Uygur Fatih, Sever Celalettin, Tuncer Serhan, Alagöz Şahin
Istanbul, Ankara, and Kocaeli, Turkey From the Department of Plastic and Reconstructive Surgery and Burn Unit, Gülhane Military Medical Academy and Medical Faculty, Haydarpaşa Training Hospital; Department of Plastic and Reconstructive Surgery, Gazi University Medical School; and Department of Plastic and Reconstructive Surgery, Kocaeli University Medical School.
Plast Reconstr Surg. 2009 May;123(5):1544-1552. doi: 10.1097/PRS.0b013e3181a07439.
Full-thickness burns involving the antecubital area result in severe contractures. Functional impairment is inevitable if the affected areas are not managed properly. Proper treatment requires complete release and radical excision of the scar tissue, followed by reconstruction using durable tissue that will not contract during long-term follow-up.
Nine patients with flexion contractures were reconstructed with pedicled thoracodorsal artery perforator flaps between 2004 and 2008. All of the patients were male, and their ages ranged from 20 to 23 years (mean, 21.4 years). The size and orientation of the skin islands were planned according to the defect size and orientation. The size of the flaps varied from 6.5 to 9.0 cm in width (mean, 8.0 cm) and 16.0 to 21.0 cm in length (mean, 20.0 cm). All of the patients were followed up for 6 to 12 months (mean, 9.3 months).
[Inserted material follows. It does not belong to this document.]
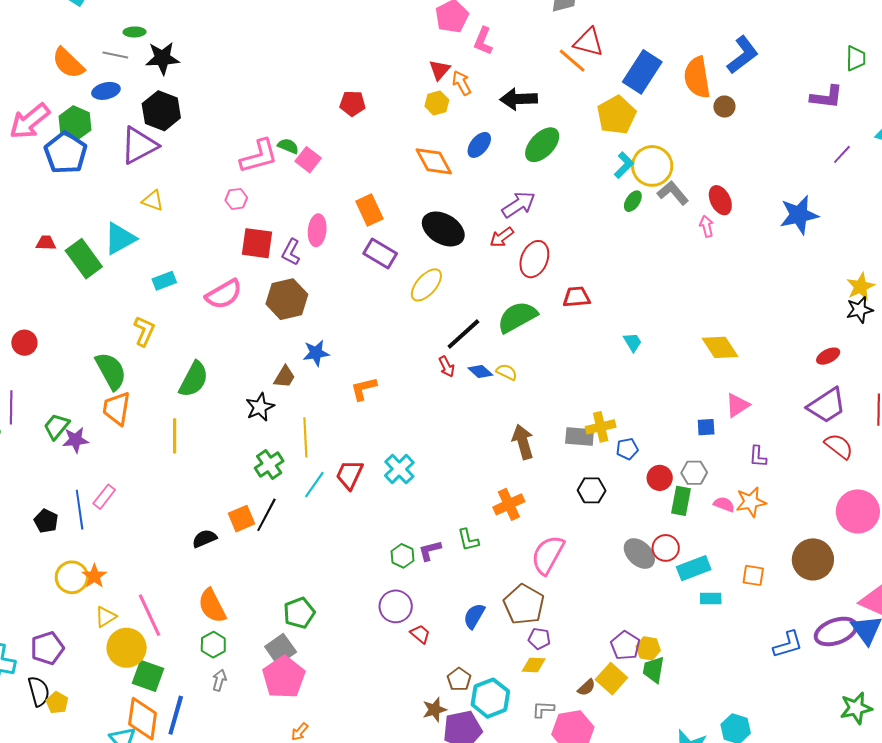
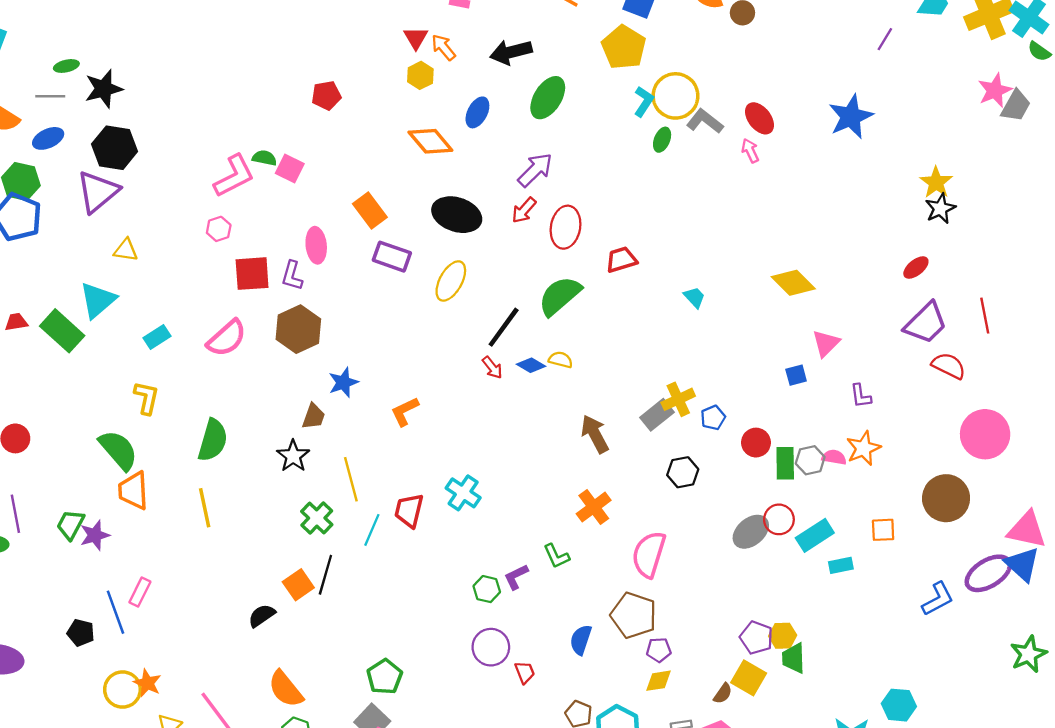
gray rectangle: (580, 437) -> (657, 415), turned -32
gray hexagon: (694, 473) -> (810, 460), moved
gray ellipse: (639, 554) -> (751, 532), turned -72
red trapezoid: (420, 634) -> (525, 672), turned 40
All of the flaps used on the postburn antecubital contractures survived completely. Minimal transient venous congestion occurred in two flaps during the early postoperative period. A complete range of motion at the elbow joint was achieved in all patients by the end of the reconstruction period.
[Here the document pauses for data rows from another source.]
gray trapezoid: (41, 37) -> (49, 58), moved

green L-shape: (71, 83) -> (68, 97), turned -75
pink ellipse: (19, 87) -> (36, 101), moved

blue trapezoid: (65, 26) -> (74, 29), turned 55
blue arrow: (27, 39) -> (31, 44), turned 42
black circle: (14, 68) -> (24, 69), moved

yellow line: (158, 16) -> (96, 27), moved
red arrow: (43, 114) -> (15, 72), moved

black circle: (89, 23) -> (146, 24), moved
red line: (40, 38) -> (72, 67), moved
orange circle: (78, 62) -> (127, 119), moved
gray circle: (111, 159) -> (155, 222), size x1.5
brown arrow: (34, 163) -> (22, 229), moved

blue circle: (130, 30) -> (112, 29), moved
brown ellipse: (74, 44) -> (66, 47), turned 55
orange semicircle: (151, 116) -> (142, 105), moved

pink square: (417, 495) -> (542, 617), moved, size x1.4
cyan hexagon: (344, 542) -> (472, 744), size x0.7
This study revealed that the pedicled thoracodorsal artery perforator flap is a suitable alternative for postburn elbow contractures. A very long pedicle can be obtained to transfer the flap to the antecubital area without tension. With its thin, pliable texture and large size, it adapts well to forearm skin and the donor-site scar is considered cosmetically acceptable.
累及肘前区的全层烧伤会导致严重挛缩。如果对受影响区域处理不当,功能障碍将不可避免。恰当的治疗需要彻底松解并彻底切除瘢痕组织,随后使用在长期随访中不会挛缩的耐用组织进行重建。
2004年至2008年期间,对9例屈曲挛缩患者采用带蒂胸背动脉穿支皮瓣进行重建。所有患者均为男性,年龄在20至23岁之间(平均21.4岁)。根据缺损大小和方向规划皮岛的大小和方向。皮瓣宽度为6.5至9.0厘米(平均8.0厘米),长度为16.0至21.0厘米(平均20.0厘米)。所有患者均随访6至12个月(平均9.3个月)。
用于烧伤后肘前挛缩的所有皮瓣均完全存活。术后早期,两片皮瓣出现轻微短暂性静脉淤血。到重建期结束时,所有患者的肘关节均实现了完全的活动范围。
本研究表明,带蒂胸背动脉穿支皮瓣是烧伤后肘部挛缩的合适替代方案。可获得非常长的蒂,将皮瓣转移至肘前区时无张力。其质地薄且柔韧、面积大,能很好地适应前臂皮肤,供区瘢痕在美容方面可接受。